Data in this exercise
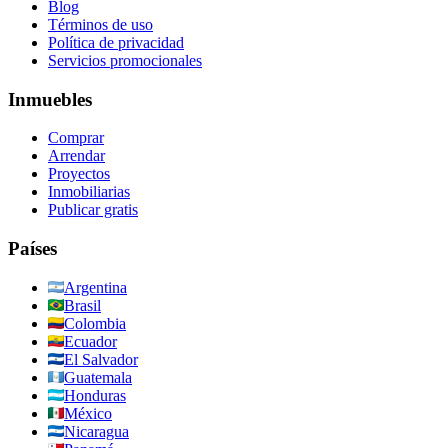
Blog
Términos de uso
Política de privacidad
Servicios promocionales
Inmuebles
Comprar
Arrendar
Proyectos
Inmobiliarias
Publicar gratis
Países
Argentina
Brasil
Colombia
Ecuador
El Salvador
Guatemala
Honduras
México
Nicaragua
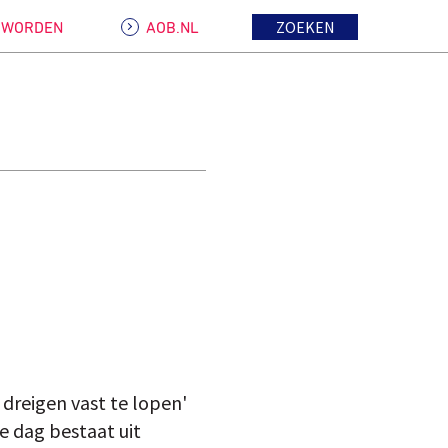
ZOEKEN
D WORDEN
AOB.NL
 dreigen vast te lopen'
e dag bestaat uit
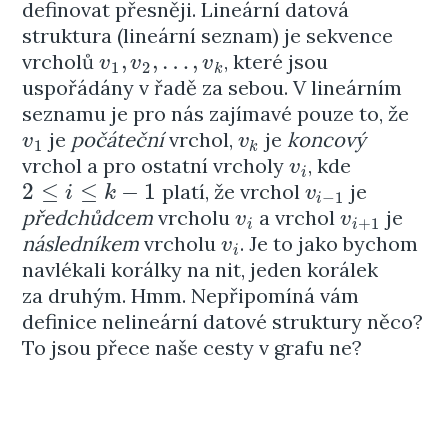
definovat přesněji. Lineární datová
struktura (lineární seznam) je sekvence
,
,
…
,
vrcholů
, které jsou
v
1
,
v
2
,
…
,
v
k
v
v
v
1
2
k
uspořádány v řadě za sebou. V lineárním
seznamu je pro nás zajímavé pouze to, že
je
počáteční
vrchol,
je
koncový
v
1
v
k
v
v
1
k
vrchol a pro ostatní vrcholy
, kde
v
i
v
i
2
≤
≤
−
1
platí, že vrchol
je
2
≤
i
≤
k
−
1
v
i
−
1
i
k
v
−
1
i
předchůdcem
vrcholu
a vrchol
je
v
i
v
i
+
1
v
v
+
1
i
i
následníkem
vrcholu
. Je to jako bychom
v
i
v
i
navlékali korálky na nit, jeden korálek
za druhým. Hmm. Nepřipomíná vám
definice nelineární datové struktury něco?
To jsou přece naše cesty v grafu ne?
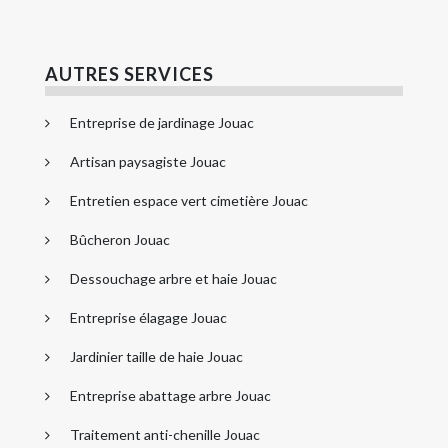
AUTRES SERVICES
Entreprise de jardinage Jouac
Artisan paysagiste Jouac
Entretien espace vert cimetière Jouac
Bûcheron Jouac
Dessouchage arbre et haie Jouac
Entreprise élagage Jouac
Jardinier taille de haie Jouac
Entreprise abattage arbre Jouac
Traitement anti-chenille Jouac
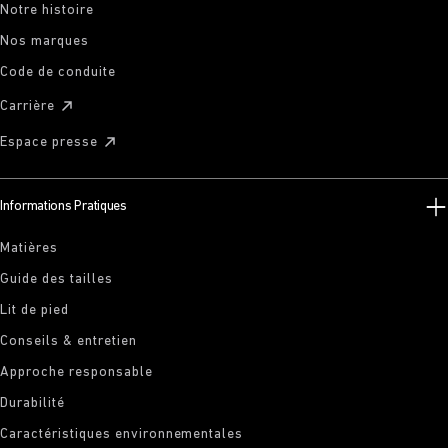
Notre histoire
Nos marques
Code de conduite
Carrière
Espace presse
Informations Pratiques
Matières
Guide des tailles
Lit de pied
Conseils & entretien
Approche responsable
Durabilité
Caractéristiques environnementales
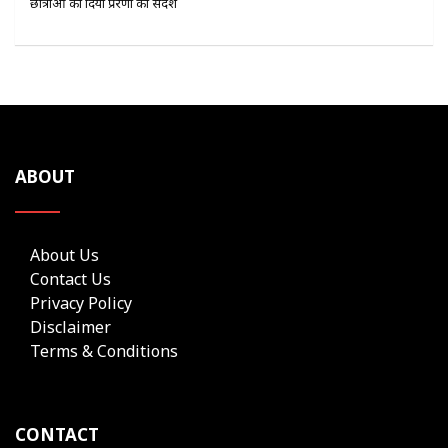
छात्राओं को दिया प्रेरणा का संदेश
ABOUT
About Us
Contact Us
Privacy Policy
Disclaimer
Terms & Conditions
CONTACT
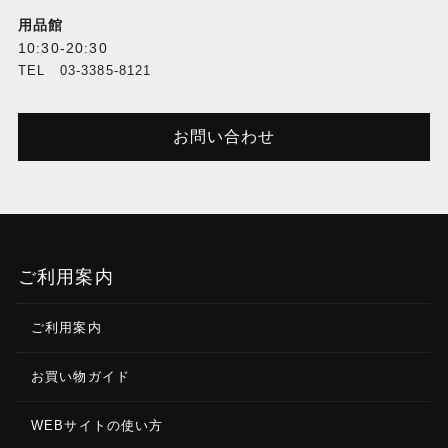
用品館
10:30-20:30
TEL 03-3385-8121
お問い合わせ
ご利用案内
ご利用案内
お買い物ガイド
WEBサイトの使い方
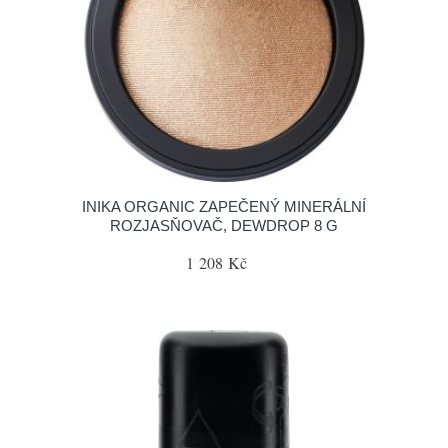
INIKA ORGANIC ZAPEČENÝ MINERÁLNÍ
ROZJASŇOVAČ, DEWDROP 8 G
1 208 Kč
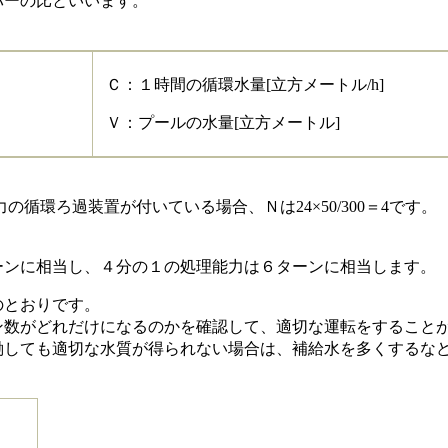
バーの比といいます。
Ｃ：１時間の循環水量[立方メートル/h]
Ｖ：プールの水量[立方メートル]
の循環ろ過装置が付いている場合、Ｎは24×50/300＝4です。
ンに相当し、４分の１の処理能力は６ターンに相当します。
のとおりです。
数がどれだけになるのかを確認して、適切な運転をすること
しても適切な水質が得られない場合は、補給水を多くするなど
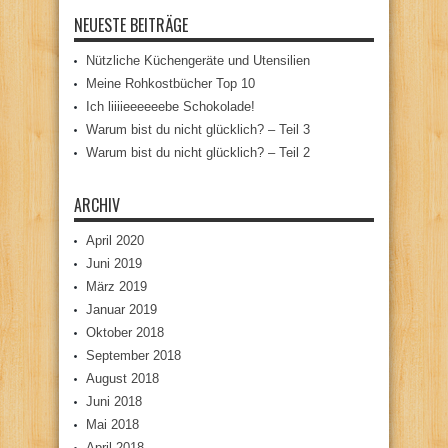
NEUESTE BEITRÄGE
Nützliche Küchengeräte und Utensilien
Meine Rohkostbücher Top 10
Ich liiiieeeeeebe Schokolade!
Warum bist du nicht glücklich? – Teil 3
Warum bist du nicht glücklich? – Teil 2
ARCHIV
April 2020
Juni 2019
März 2019
Januar 2019
Oktober 2018
September 2018
August 2018
Juni 2018
Mai 2018
April 2018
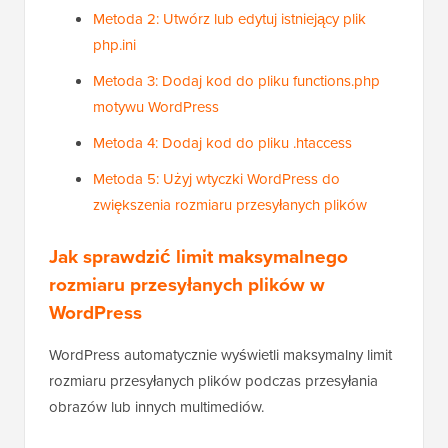
Metoda 2: Utwórz lub edytuj istniejący plik
php.ini
Metoda 3: Dodaj kod do pliku functions.php
motywu WordPress
Metoda 4: Dodaj kod do pliku .htaccess
Metoda 5: Użyj wtyczki WordPress do
zwiększenia rozmiaru przesyłanych plików
Jak sprawdzić limit maksymalnego
rozmiaru przesyłanych plików w
WordPress
WordPress automatycznie wyświetli maksymalny limit
rozmiaru przesyłanych plików podczas przesyłania
obrazów lub innych multimediów.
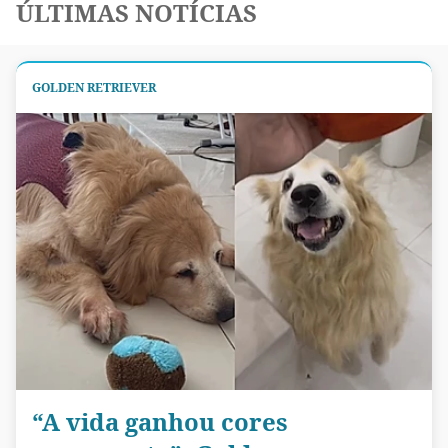
ÚLTIMAS NOTÍCIAS
GOLDEN RETRIEVER
“A vida ganhou cores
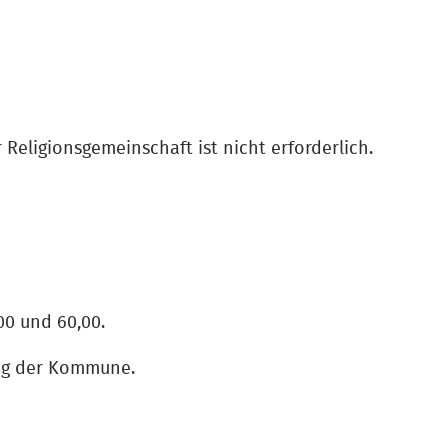
Religionsgemeinschaft ist nicht erforderlich.
00 und 60,00.
ung der Kommune.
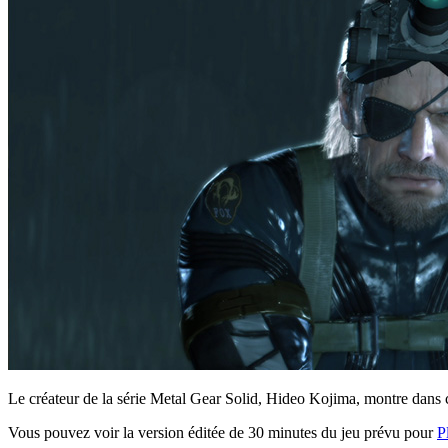
Le créateur de la série Metal Gear Solid, Hideo Kojima, montre dans c
Vous pouvez voir la version éditée de 30 minutes du jeu prévu pour
P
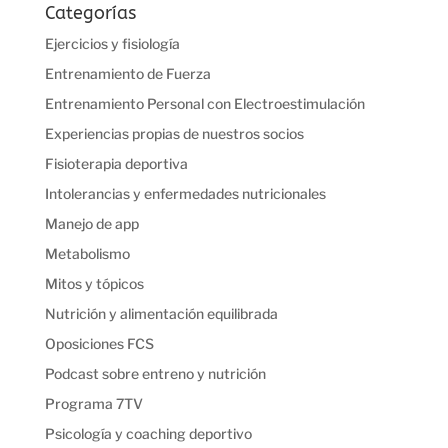
Categorías
Ejercicios y fisiología
Entrenamiento de Fuerza
Entrenamiento Personal con Electroestimulación
Experiencias propias de nuestros socios
Fisioterapia deportiva
Intolerancias y enfermedades nutricionales
Manejo de app
Metabolismo
Mitos y tópicos
Nutrición y alimentación equilibrada
Oposiciones FCS
Podcast sobre entreno y nutrición
Programa 7TV
Psicología y coaching deportivo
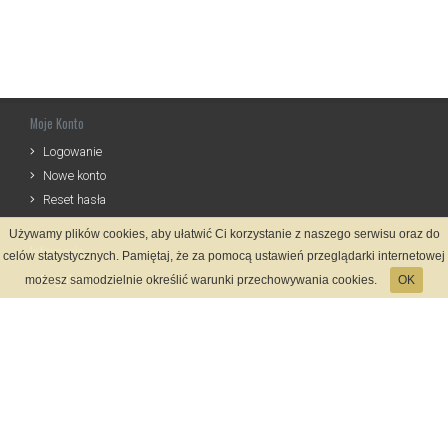
Moje Konto
Logowanie
Nowe konto
Reset hasła
Używamy plików cookies, aby ułatwić Ci korzystanie z naszego serwisu oraz do
Informacje
celów statystycznych. Pamiętaj, że za pomocą ustawień przeglądarki internetowej
Regulamin
możesz samodzielnie określić warunki przechowywania cookies.
OK
Zasady Rejestracji
Polityka Prywatności
Kontakt
Język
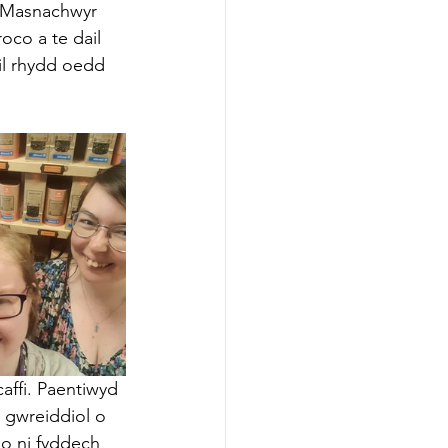
 Masnachwyr 
co a te dail 
il rhydd oedd 
affi. Paentiwyd 
d gwreiddiol o 
o ni fyddech 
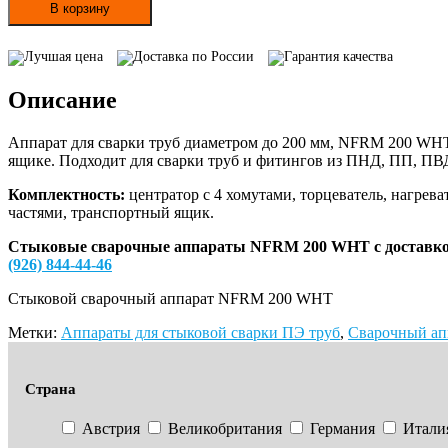
Стыковой
В корзину
сварочный
аппарат
Лучшая цена
Доставка по России
Гарантия качества
NFRM
200
Описание
WHT
Аппарат для сварки труб диаметром до 200 мм, NFRM 200 WHT
ящике. Подходит для сварки труб и фитингов из ПНД, ПП, ПВ
Комплектность:
центратор с 4 хомутами, торцеватель, нагрев
частями, транспортный ящик.
Стыковые сварочные аппараты NFRM 200 WHT с доставкой 
(926) 844-44-46
Стыковой сварочный аппарат NFRM 200 WHT
Метки:
Аппараты для стыковой сварки ПЭ труб
,
Сварочный ап
Страна
Австрия
Великобритания
Германия
Итали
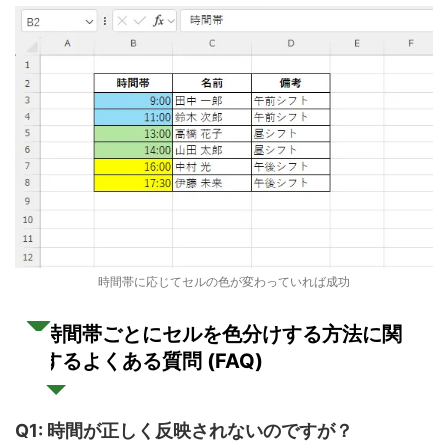
時間帯に応じてセルの色が変わっていれば成功
時間帯ごとにセルを色分けする方法に関
よくある質問 (FAQ)
する
Q1: 時間が正しく反映されないのですが？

Exercise directions
How many lines above include the word "limit"? Answer with the number alone.

Your solution
2